* [Dataset entries]
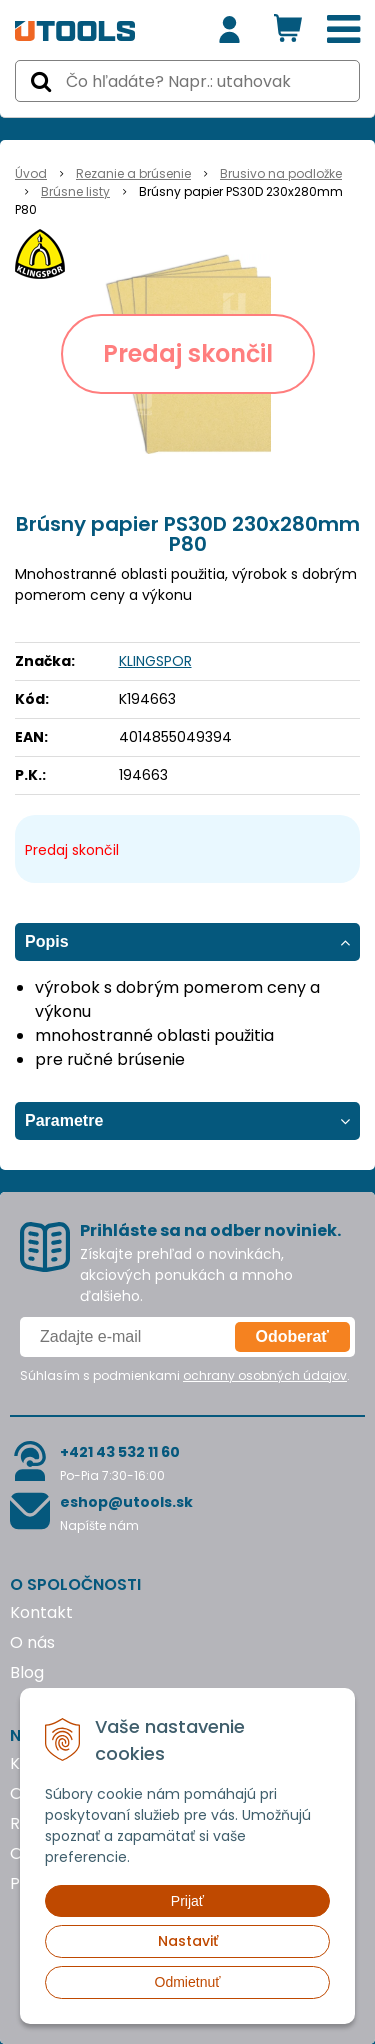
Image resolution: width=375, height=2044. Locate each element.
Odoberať (292, 1336)
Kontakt (41, 1612)
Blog (27, 1672)
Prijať (187, 1901)
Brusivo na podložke (281, 173)
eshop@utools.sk (126, 1502)
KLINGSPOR (155, 661)
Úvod (31, 173)
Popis (47, 941)
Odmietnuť (188, 1982)
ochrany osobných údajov (265, 1375)
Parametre (64, 1120)
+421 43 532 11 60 (120, 1452)
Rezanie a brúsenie (133, 173)
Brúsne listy (75, 191)
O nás (32, 1642)
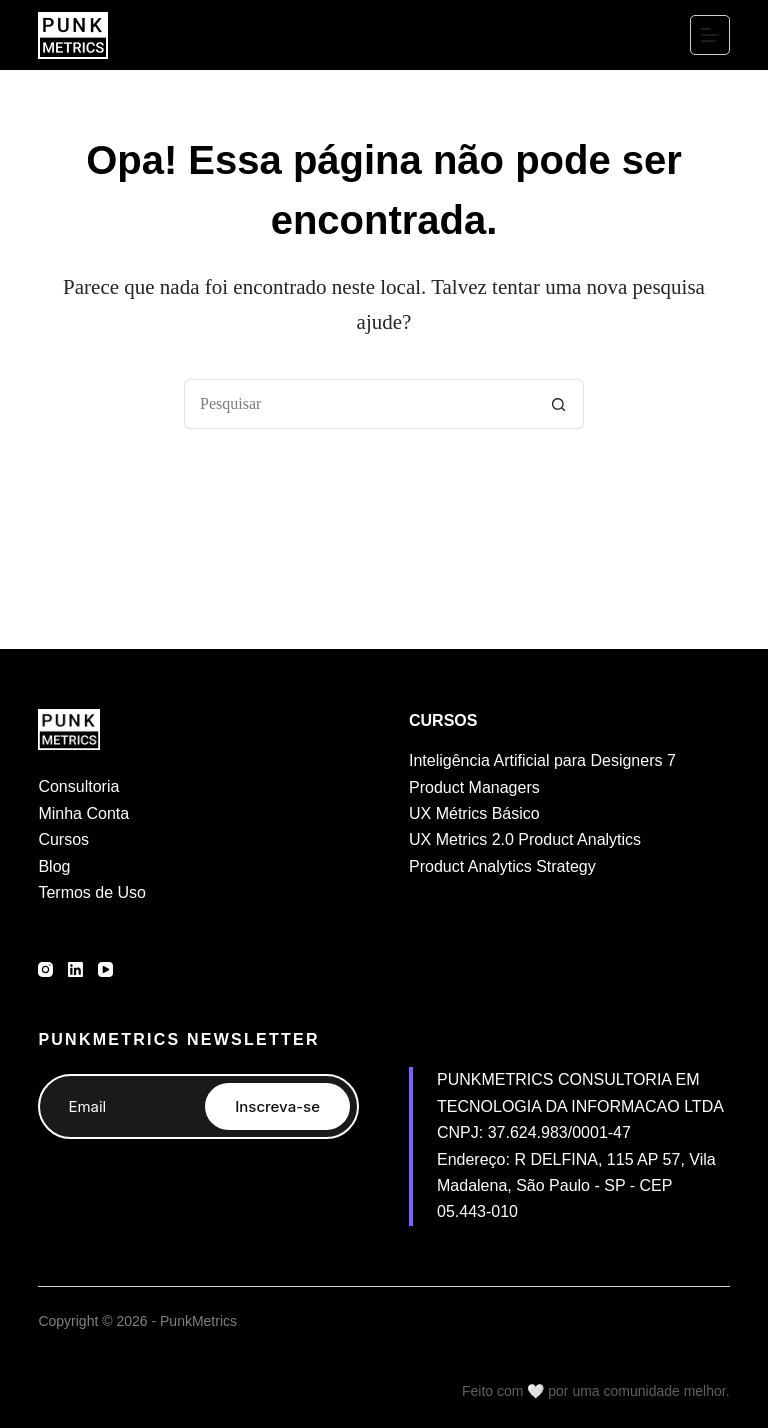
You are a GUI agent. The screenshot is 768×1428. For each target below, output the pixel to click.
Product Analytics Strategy (502, 866)
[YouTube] (105, 969)
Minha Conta (83, 813)
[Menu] (710, 35)
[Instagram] (45, 969)
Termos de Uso (92, 892)
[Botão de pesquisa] (559, 404)
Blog (54, 866)
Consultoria (78, 786)
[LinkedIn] (75, 969)
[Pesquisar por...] (359, 404)
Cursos (63, 839)
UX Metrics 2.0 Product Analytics (525, 839)
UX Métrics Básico (474, 813)
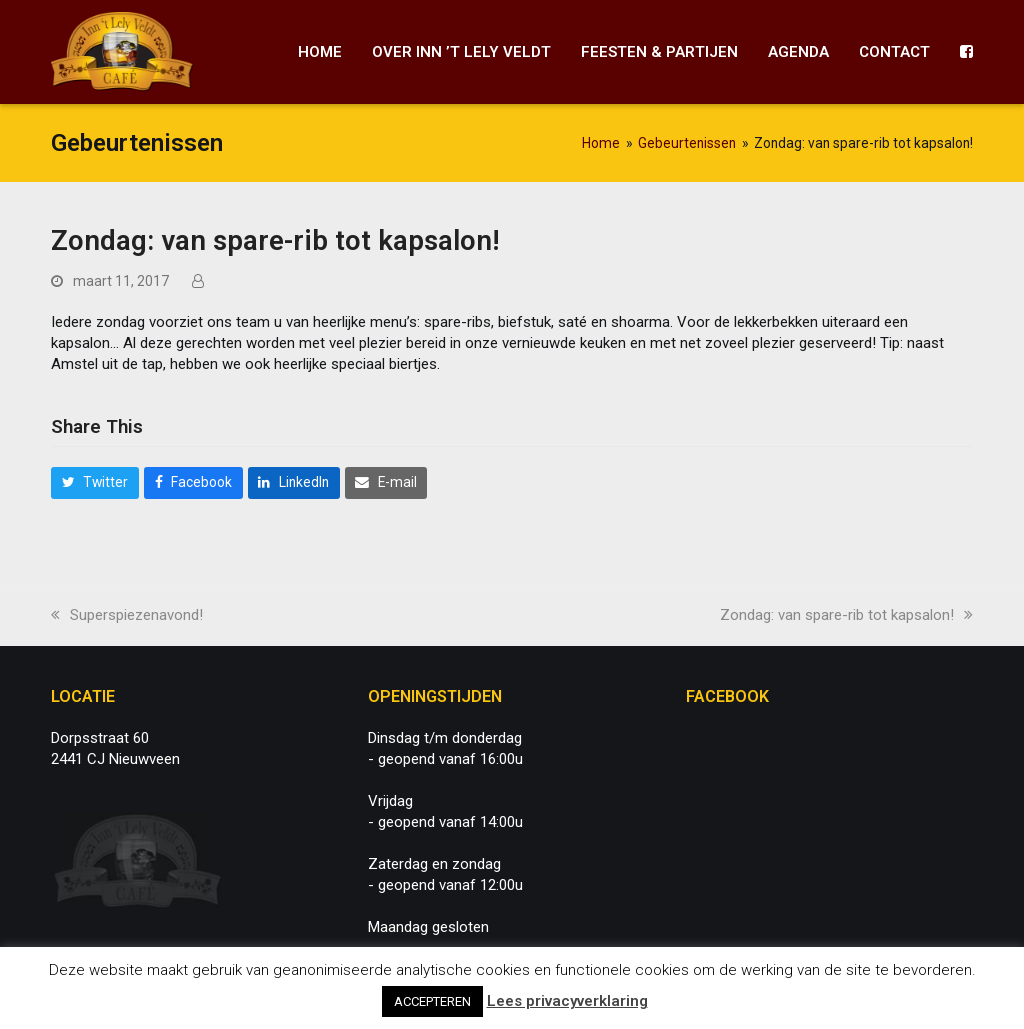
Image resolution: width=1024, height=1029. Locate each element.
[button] (95, 483)
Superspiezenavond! (127, 615)
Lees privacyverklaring (567, 1001)
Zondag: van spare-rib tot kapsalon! (846, 615)
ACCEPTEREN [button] (432, 1001)
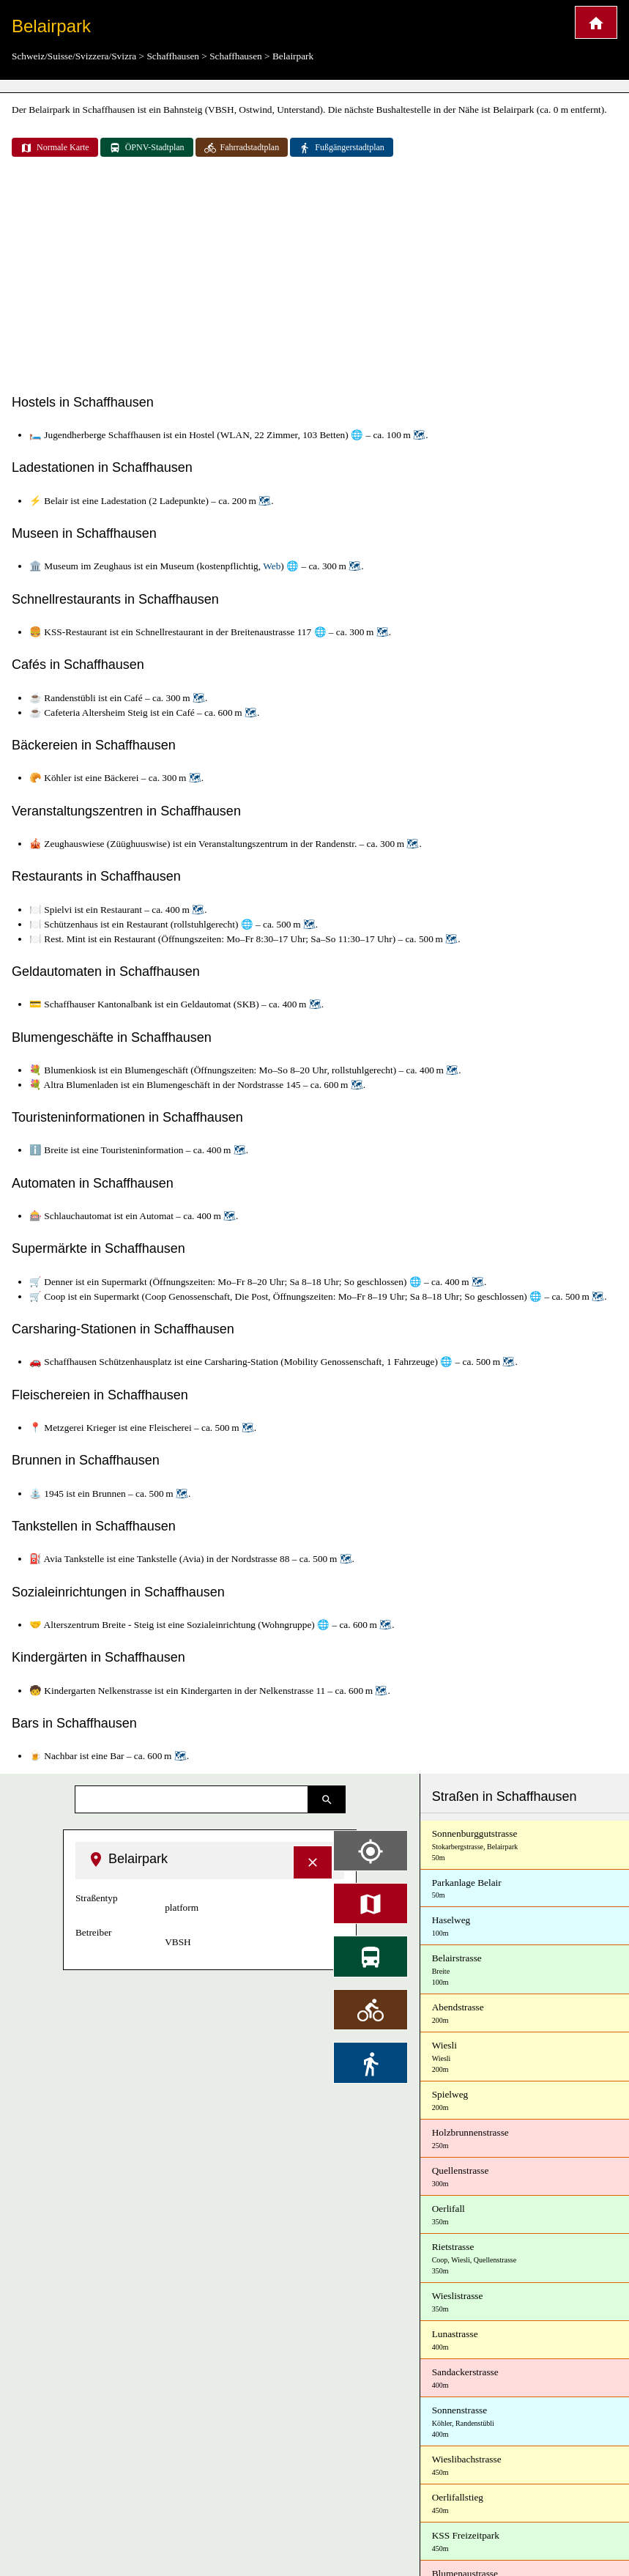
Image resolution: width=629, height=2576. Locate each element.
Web (271, 565)
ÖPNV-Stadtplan (147, 148)
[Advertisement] (314, 277)
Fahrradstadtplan (242, 148)
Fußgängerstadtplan (341, 148)
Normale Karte (55, 148)
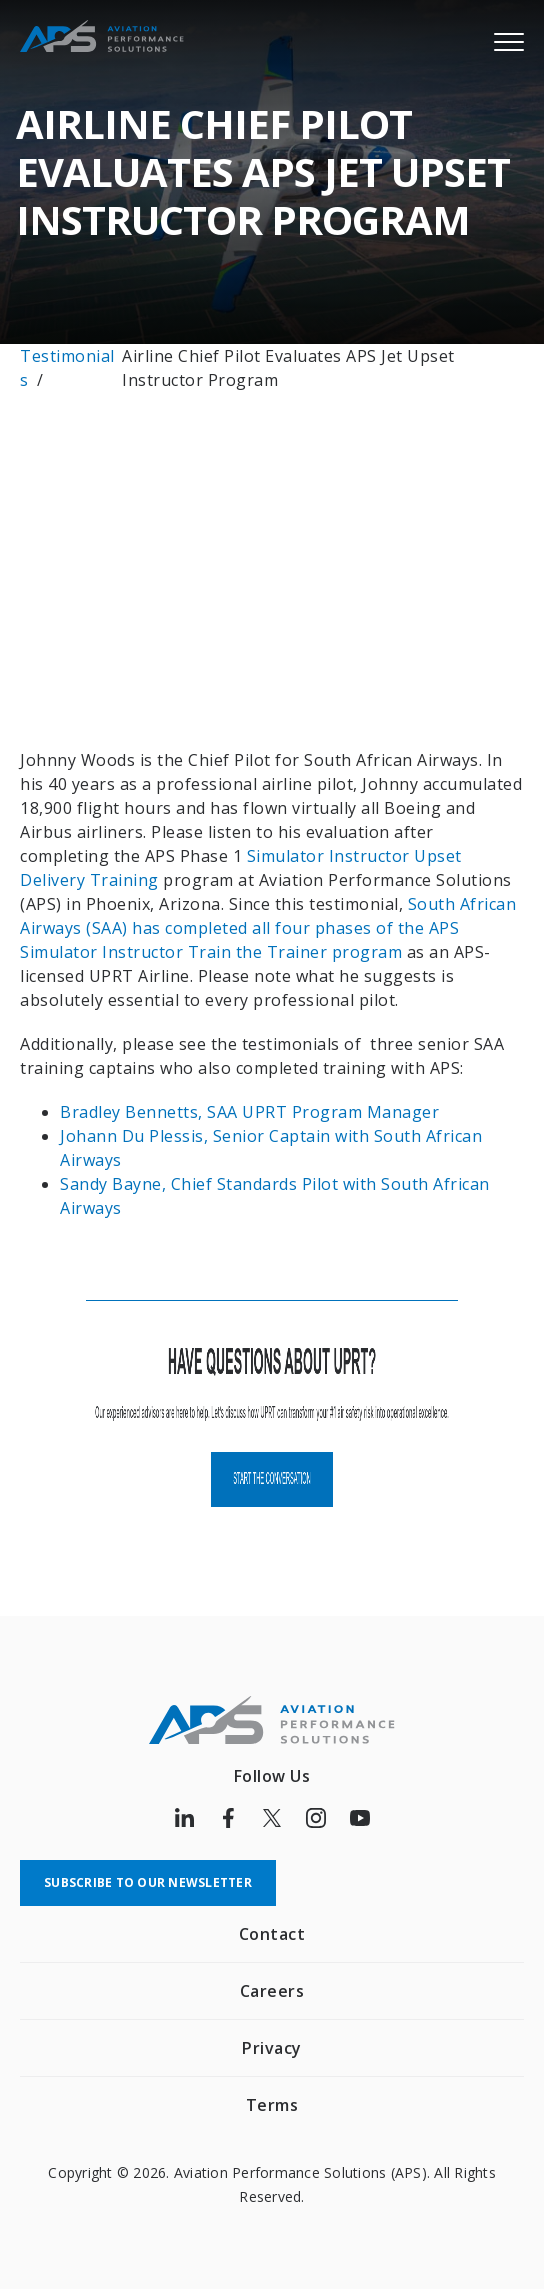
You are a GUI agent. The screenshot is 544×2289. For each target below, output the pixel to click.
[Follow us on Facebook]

* [What is expected]
All lines from the one containing "Web (271, 565)" through the final line of the entries above are to be copied exactly; the pictures are not.

* [Response for this exercise]
Web (271, 565)
ÖPNV-Stadtplan (147, 148)
[Advertisement] (314, 277)
Fahrradstadtplan (242, 148)
Fußgängerstadtplan (341, 148)
Normale Karte (55, 148)
You are a GUI agent. The screenshot is 544×2289. For each target below, output the pixel to click.
[Follow us on Facebook]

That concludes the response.